» **Task description**
Your task is to restate the listing word for word without the pictures.

» **The data**
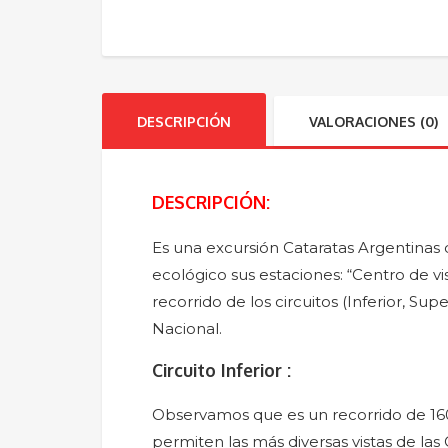
DESCRIPCIÓN
VALORACIONES (0)
DESCRIPCIÓN:
Es una excursión Cataratas Argentinas d
ecológico sus estaciones: “Centro de vis
recorrido de los circuitos (Inferior, Su
Nacional.
Circuito Inferior :
Observamos que es un recorrido de 160
permiten las más diversas vistas de las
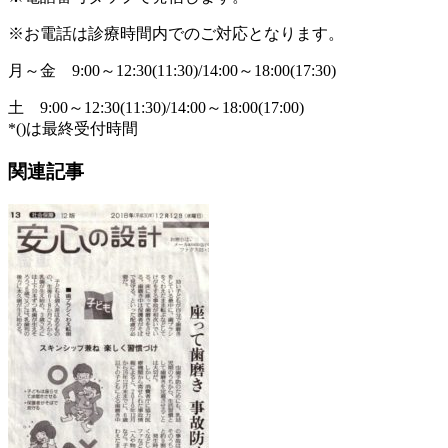
※お電話は診療時間内でのご対応となります。
月～金
9:00～12:30(11:30)/14:00～18:00(17:30)
土
9:00～12:30(11:30)/14:00～18:00(17:00)
*()は最終受付時間
関連記事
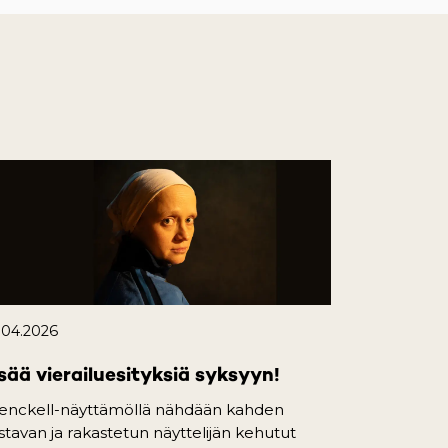
.04.2026
sää vierailuesityksiä syksyyn!
enckell-näyttämöllä nähdään kahden
istavan ja rakastetun näyttelijän kehutut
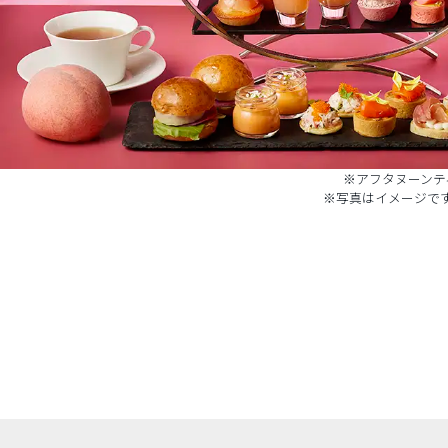
※アフタヌーンテ
※写真はイメージで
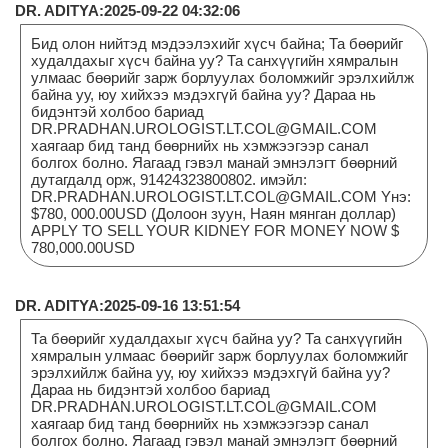
DR. ADITYA:2025-09-22 04:32:06
Бид олон нийтэд мэдээлэхийг хүсч байна; Та бөөрийг
худалдахыг хүсч байна уу? Та санхүүгийн хямралын
улмаас бөөрийг зарж борлуулах боломжийг эрэлхийлж
байна уу, юу хийхээ мэдэхгүй байна уу? Дараа нь
бидэнтэй холбоо бариад
DR.PRADHAN.UROLOGIST.LT.COL@GMAIL.COM
хаягаар бид танд бөөрнийх нь хэмжээгээр санал
болгох болно. Яагаад гэвэл манай эмнэлэгт бөөрний
дутагдалд орж, 91424323800802. имэйл:
DR.PRADHAN.UROLOGIST.LT.COL@GMAIL.COM Yнэ:
$780, 000.00USD (Долоон зуун, Наян мянган доллар)
APPLY TO SELL YOUR KIDNEY FOR MONEY NOW $
780,000.00USD
DR. ADITYA:2025-09-16 13:51:54
Та бөөрийг худалдахыг хүсч байна уу? Та санхүүгийн
хямралын улмаас бөөрийг зарж борлуулах боломжийг
эрэлхийлж байна уу, юу хийхээ мэдэхгүй байна уу?
Дараа нь бидэнтэй холбоо бариад
DR.PRADHAN.UROLOGIST.LT.COL@GMAIL.COM
хаягаар бид танд бөөрнийх нь хэмжээгээр санал
болгох болно. Яагаад гэвэл манай эмнэлэгт бөөрний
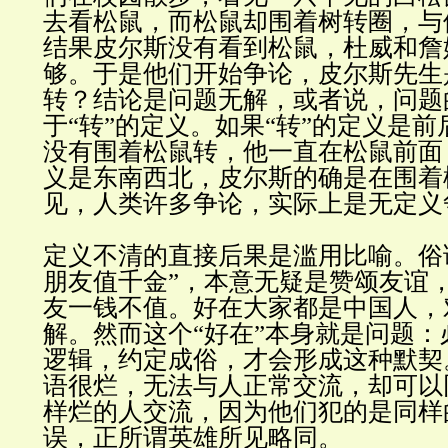
去看松鼠，而松鼠却围着树转圈，与
结果皮尔斯没有看到松鼠，杜威和詹
够。于是他们开始争论，皮尔斯先生
转？结论是问题无解，或者说，问题
于
“
转
”
的定义。如果
“
转
”
的定义是前
没有围着松鼠转，他一直在松鼠前面
义是东南西北，皮尔斯的确是在围着
见，人类许多争论，实际上是无定义
定义不清的直接后果是滥用比喻。俗
朋友值千金
”
，本意无疑是赞颂友谊
友一钱不值。好在大家都是中国人，
解。然而这个
“
好在
”
本身就是问题：
逻辑，约定成俗，才会形成这种默契
语很烂，无法与人正常交流，却可以
样烂的人交流，因为他们犯的是同样
误，正所谓英雄所见略同
。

» **Reply to the task**
DESCRIPCIÓN
VALORACIONES (0)
DESCRIPCIÓN:
Es una excursión Cataratas Argentinas d
ecológico sus estaciones: “Centro de vis
recorrido de los circuitos (Inferior, Su
Nacional.
Circuito Inferior :
Observamos que es un recorrido de 160
permiten las más diversas vistas de las
※お電話は診療時間内でのご対応となります。
月～金
9:00～12:30(11:30)/14:00～18:00(17:30)
土
9:00～12:30(11:30)/14:00～18:00(17:00)
*()は最終受付時間
関連記事
.04.2026
sää vierailuesityksiä syksyyn!
enckell-näyttämöllä nähdään kahden
istavan ja rakastetun näyttelijän kehutut
※アフタヌーンテ
※写真はイメージで
DR. ADITYA:2025-09-22 04:32:06
Бид олон нийтэд мэдээлэхийг хүсч байна; Та бөөрийг
худалдахыг хүсч байна уу? Та санхүүгийн хямралын
улмаас бөөрийг зарж борлуулах боломжийг эрэлхийлж
байна уу, юу хийхээ мэдэхгүй байна уу? Дараа нь
бидэнтэй холбоо бариад
DR.PRADHAN.UROLOGIST.LT.COL@GMAIL.COM
хаягаар бид танд бөөрнийх нь хэмжээгээр санал
болгох болно. Яагаад гэвэл манай эмнэлэгт бөөрний
дутагдалд орж, 91424323800802. имэйл:
DR.PRADHAN.UROLOGIST.LT.COL@GMAIL.COM Yнэ:
$780, 000.00USD (Долоон зуун, Наян мянган доллар)
APPLY TO SELL YOUR KIDNEY FOR MONEY NOW $
780,000.00USD
DR. ADITYA:2025-09-16 13:51:54
Та бөөрийг худалдахыг хүсч байна уу? Та санхүүгийн
хямралын улмаас бөөрийг зарж борлуулах боломжийг
эрэлхийлж байна уу, юу хийхээ мэдэхгүй байна уу?
Дараа нь бидэнтэй холбоо бариад
DR.PRADHAN.UROLOGIST.LT.COL@GMAIL.COM
хаягаар бид танд бөөрнийх нь хэмжээгээр санал
болгох болно. Яагаад гэвэл манай эмнэлэгт бөөрний
去看松鼠，而松鼠却围着树转圈，与
结果皮尔斯没有看到松鼠，杜威和詹
够。于是他们开始争论，皮尔斯先生
转？结论是问题无解，或者说，问题
于
“
转
”
的定义。如果
“
转
”
的定义是前
没有围着松鼠转，他一直在松鼠前面
义是东南西北，皮尔斯的确是在围着
见，人类许多争论，实际上是无定义
定义不清的直接后果是滥用比喻。俗
朋友值千金
”
，本意无疑是赞颂友谊
友一钱不值。好在大家都是中国人，
解。然而这个
“
好在
”
本身就是问题：
逻辑，约定成俗，才会形成这种默契
语很烂，无法与人正常交流，却可以
样烂的人交流，因为他们犯的是同样
误，正所谓英雄所见略同
。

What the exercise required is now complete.